Query using GIN index

  • GIN indexes can speed up many types of queries, such as using @> to find records containing a specific key/value:
SELECT * FROM json_t WHERE json_column @> '{"key": "value"}'::jsonb;

Delete index

  • If at some point you no longer need this index, you can delete it using the following command:
DROP INDEX json_t_jsonbcol_gin;

Creating indexes is essential for large datasets and frequent queries, as they improve performance. However, they also increase storage demands and may extend insert, update, or delete times due to index updates. Thus, consider the benefits and drawbacks before establishing an index.

Advanced Usage

JSONB path query

  • You can query nested data using JSON path expressions.
SELECT json_column #> '{path, to, nested, key}' FROM json_t;

Aggregate JSONB data

  • You can apply aggregate functions to combine multiple jsonb data rows into an array or an object.
-- Aggregate into an array
SELECT jsonb_agg(json_column) FROM json_t GROUP BY some_column;
 
-- Aggregate into objects (merge jsonb into one object)
SELECT jsonb_object_agg(key_column, value_column) FROM json_t;

Modify nested data

  • You can modify nested data at the specified path using jsonb_set.
UPDATE json_t SET json_column = jsonb_set(json_column, '{path, to, nested, key}', '"new_value"');

Array operations

  • Arrays can be modified through designated functions and operators in jsonb.
-- Add elements to the end of the array
UPDATE json_t SET json_column = json_column || '["new_element"]'::jsonb;
 
-- Get the length of the array
SELECT jsonb_array_length(json_column) FROM json_t;

Delete multiple keys

  • Apart from a single key, the jsonb_strip_nulls AND - operator can also remove several keys.
UPDATE json_t SET json_column = json_column - '{key1, key2}';

Query for a specific key/value

  • Use the ?, ?&, ?| operator to query for a specific key or value.
-- Check if a key exists
SELECT * FROM json_t WHERE json_column ? 'some_key';
 
-- Check if multiple keys exist
SELECT * FROM json_t WHERE json_column ?& array['key1', 'key2'];
 
-- Check if any of the keys exist
SELECT * FROM json_t WHERE json_column ?| array['key1', 'key2'];

Best Practices

  • Choose the Right Data Format: While jsonb offers flexibility, it isn't suitable for every situation. A traditional relational database table structure is often better for fixed-structured data that requires frequent correlation queries.

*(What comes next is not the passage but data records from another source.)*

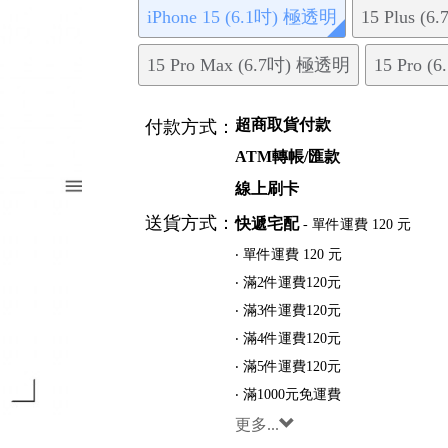
iPhone 15 (6.1吋) 極透明
15 Plus (
15 Pro Max (6.7吋) 極透明
15 Pro 
超商取貨付款
付款方式：
ATM轉帳/匯款
線上刷卡
送貨方式：
快遞宅配
- 單件運費 120 元
‧ 單件運費 120 元
‧ 滿2件運費120元
‧ 滿3件運費120元
‧ 滿4件運費120元
‧ 滿5件運費120元
‧ 滿1000元免運費
更多...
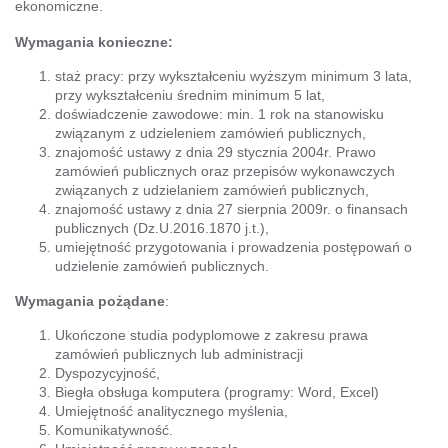
ekonomiczne.
Wymagania konieczne:
staż pracy: przy wykształceniu wyższym minimum 3 lata,
przy wykształceniu średnim minimum 5 lat,
doświadczenie zawodowe: min. 1 rok na stanowisku
związanym z udzieleniem zamówień publicznych,
znajomość ustawy z dnia 29 stycznia 2004r. Prawo
zamówień publicznych oraz przepisów wykonawczych
związanych z udzielaniem zamówień publicznych,
znajomość ustawy z dnia 27 sierpnia 2009r. o finansach
publicznych (Dz.U.2016.1870 j.t.),
umiejętność przygotowania i prowadzenia postępowań o
udzielenie zamówień publicznych.
Wymagania pożądane
:
Ukończone studia podyplomowe z zakresu prawa
zamówień publicznych lub administracji
Dyspozycyjność,
Biegła obsługa komputera (programy: Word, Excel)
Umiejętność analitycznego myślenia,
Komunikatywność.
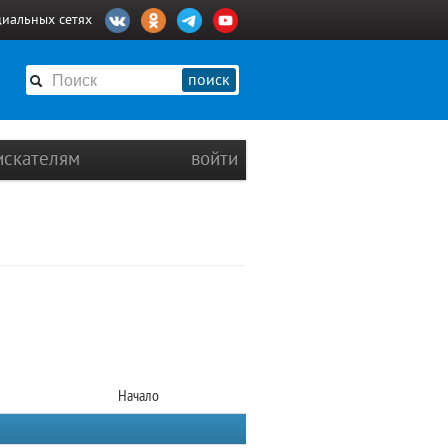
циальных сетях
поиск
искателям
войти
Начало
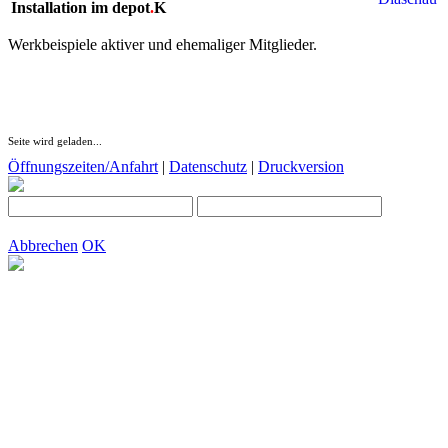
Installation im depot
.
K
Werkbeispiele aktiver und ehemaliger Mitglieder.
Seite wird geladen...
Öffnungszeiten/Anfahrt
|
Datenschutz
|
Druckversion
Abbrechen
OK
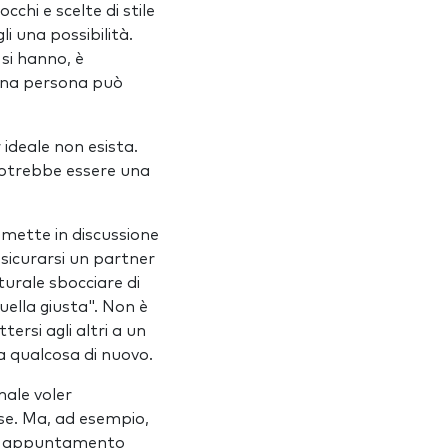
cchi e scelte di stile
i una possibilità.
 si hanno, è
suna persona può
 ideale non esista.
potrebbe essere una
mette in discussione
sicurarsi un partner
turale sbocciare di
ella giusta". Non è
rsi agli altri a un
 a qualcosa di nuovo.
male voler
se. Ma, ad esempio,
tro appuntamento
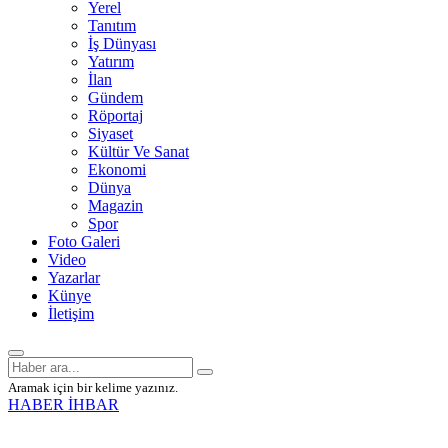
Yerel
Tanıtım
İş Dünyası
Yatırım
İlan
Gündem
Röportaj
Siyaset
Kültür Ve Sanat
Ekonomi
Dünya
Magazin
Spor
Foto Galeri
Video
Yazarlar
Künye
İletişim
Aramak için bir kelime yazınız.
HABER İHBAR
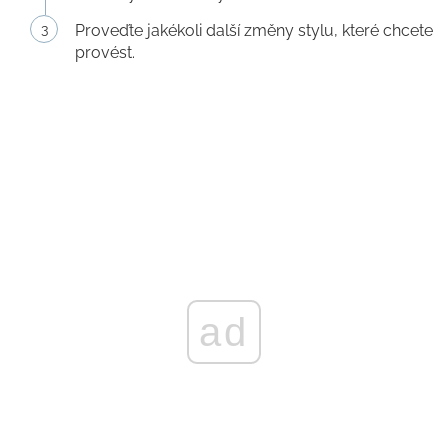
Proveďte jakékoli další změny stylu, které chcete
provést.
ad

  • Use Indexing: Effective indexing is essential in large datasets with frequent queries. GIN indexes are typically the most efficient for querying jsonb data.

  • Monitor Query Performance: Avoid unnecessary nested queries and utilize indexes for the queries, especially in large datasets.

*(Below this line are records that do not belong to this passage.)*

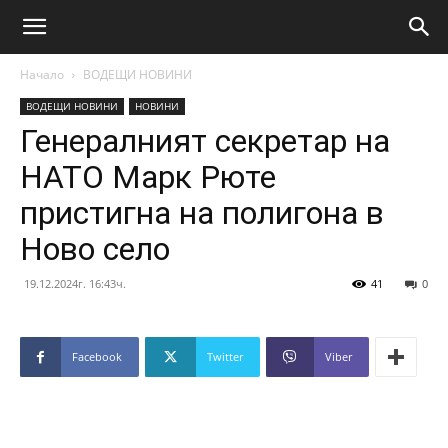
Начало
ВОДЕЩИ НОВИНИ
ВОДЕЩИ НОВИНИ
НОВИНИ
Генералният секретар на
НАТО Марк Рюте
пристигна на полигона в
Ново село
19.12.2024г. 16:43ч.
41
0
Facebook
Twitter
Viber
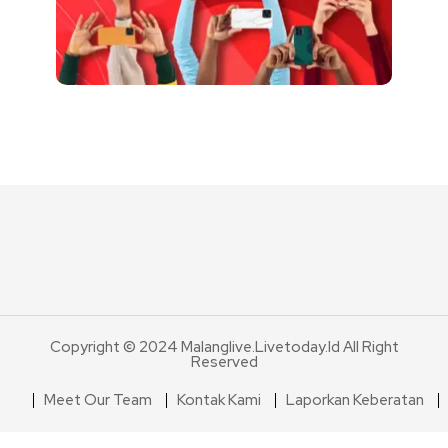
Copyright © 2024 Malanglive.livetoday.id All Right
Reserved
Meet Our Team
Kontak Kami
Laporkan Keberatan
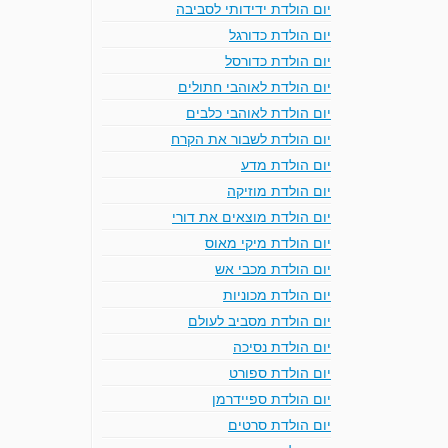
יום הולדת ידידותי לסביבה
יום הולדת כדורגל
יום הולדת כדורסל
יום הולדת לאוהבי חתולים
יום הולדת לאוהבי כלבים
יום הולדת לשבור את הקרח
יום הולדת מדע
יום הולדת מוזיקה
יום הולדת מוצאים את דורי
יום הולדת מיקי מאוס
יום הולדת מכבי אש
יום הולדת מכוניות
יום הולדת מסביב לעולם
יום הולדת נסיכה
יום הולדת ספורט
יום הולדת ספיידרמן
יום הולדת סרטים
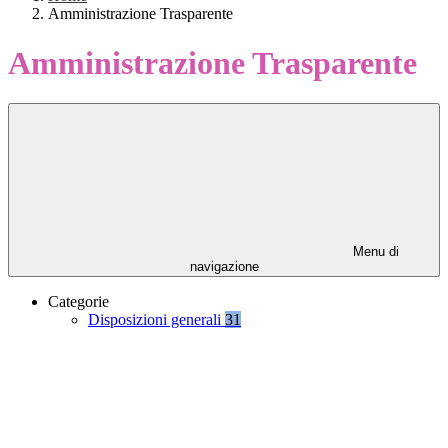
Amministrazione Trasparente
Amministrazione Trasparente
Menu di
navigazione
Categorie
Disposizioni generali
31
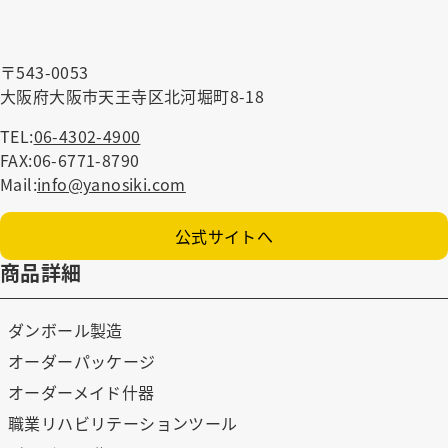
〒543-0053
大阪府大阪市天王寺区北河堀町8-18
TEL:
06-4302-4900
FAX:06-6771-8790
Mail:
info@yanosiki.com
公式サイトへ
商品詳細
ダンボール製造
オーダーパッケージ
オーダーメイド什器
職業リハビリテーションツール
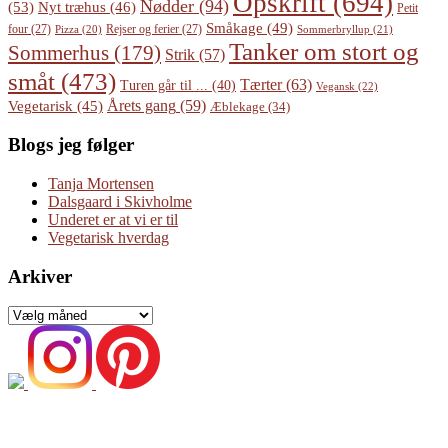
Opskrift
(694)
Nødder
(94)
(53)
Nyt træhus
(46)
Petit
Småkage
(49)
four
(27)
Rejser og ferier
(27)
Pizza
(20)
Sommerbryllup
(21)
Tanker om stort og
Sommerhus
(179)
Strik
(57)
småt
(473)
Tærter
(63)
Turen går til ...
(40)
Vegansk
(22)
Årets gang
(59)
Vegetarisk
(45)
Æblekage
(34)
Blogs jeg følger
Tanja Mortensen
Dalsgaard i Skivholme
Underet er at vi er til
Vegetarisk hverdag
Arkiver
Arkiver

    Use EXPLAIN to evaluate the query plan. This will help you determine whether indexes are utilized and whether further optimizations are possible.

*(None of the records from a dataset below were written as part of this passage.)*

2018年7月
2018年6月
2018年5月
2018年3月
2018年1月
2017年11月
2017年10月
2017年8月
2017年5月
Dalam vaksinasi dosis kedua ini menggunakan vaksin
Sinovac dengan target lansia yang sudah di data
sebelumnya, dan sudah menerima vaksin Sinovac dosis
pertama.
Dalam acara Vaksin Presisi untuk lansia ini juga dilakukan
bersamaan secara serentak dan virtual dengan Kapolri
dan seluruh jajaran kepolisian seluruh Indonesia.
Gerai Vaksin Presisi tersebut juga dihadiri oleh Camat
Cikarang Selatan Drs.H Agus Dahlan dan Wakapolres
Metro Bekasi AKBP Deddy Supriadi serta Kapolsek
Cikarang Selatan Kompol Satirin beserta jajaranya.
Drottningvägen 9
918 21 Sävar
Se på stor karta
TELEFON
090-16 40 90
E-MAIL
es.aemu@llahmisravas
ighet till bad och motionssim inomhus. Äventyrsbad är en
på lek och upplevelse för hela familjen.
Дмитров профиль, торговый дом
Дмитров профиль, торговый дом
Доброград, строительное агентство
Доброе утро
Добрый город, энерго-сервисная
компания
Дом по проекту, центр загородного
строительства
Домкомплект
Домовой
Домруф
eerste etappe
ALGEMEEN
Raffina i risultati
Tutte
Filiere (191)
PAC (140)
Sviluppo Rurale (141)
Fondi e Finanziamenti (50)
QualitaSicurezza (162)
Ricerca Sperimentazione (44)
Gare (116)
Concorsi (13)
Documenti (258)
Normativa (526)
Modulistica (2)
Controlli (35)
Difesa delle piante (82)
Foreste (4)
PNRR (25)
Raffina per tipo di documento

  • Data Normalization: Although jsonb allows for the flexibility of denormalized data storage, excessive use can lead to data redundancy and performance issues. Ensure data organization and normalization as appropriate.

  • Utilize Appropriate Functions and Operators: Tacnode offers numerous jsonb functions and operators tailored for data manipulation. Please familiarize yourself with these tools and incorporate them as needed.

  • Limit Frequent Modifications: Regularly altering jsonb column data may degrade performance, often requiring rewriting the entire jsonb object.

  • Storage Size: The jsonb storage size is generally larger than equivalent relational data. Therefore, when storing substantial amounts of data, plan your capacity properly.

FAQ

  1. Data Insertion Error

    Problem: An error arises when inserting invalid JSON data.

    Solution:

    • Confirm that the data you are inserting conforms to valid JSON format.
    • Use online tools or software libraries to validate your JSON data.
    • If an error message appears, verify the JSON format first.
  2. Query Did Not Return Expected Results

    Problem: The expected results are not produced when querying a specific jsonb key or value.

    Solution:

    • Make sure that the jsonb key or value you are querying precisely matches the data in the column, paying close attention to case sensitivity.

    • Format the output using the jsonb_pretty functions, which can help troubleshoot and resolve data issues.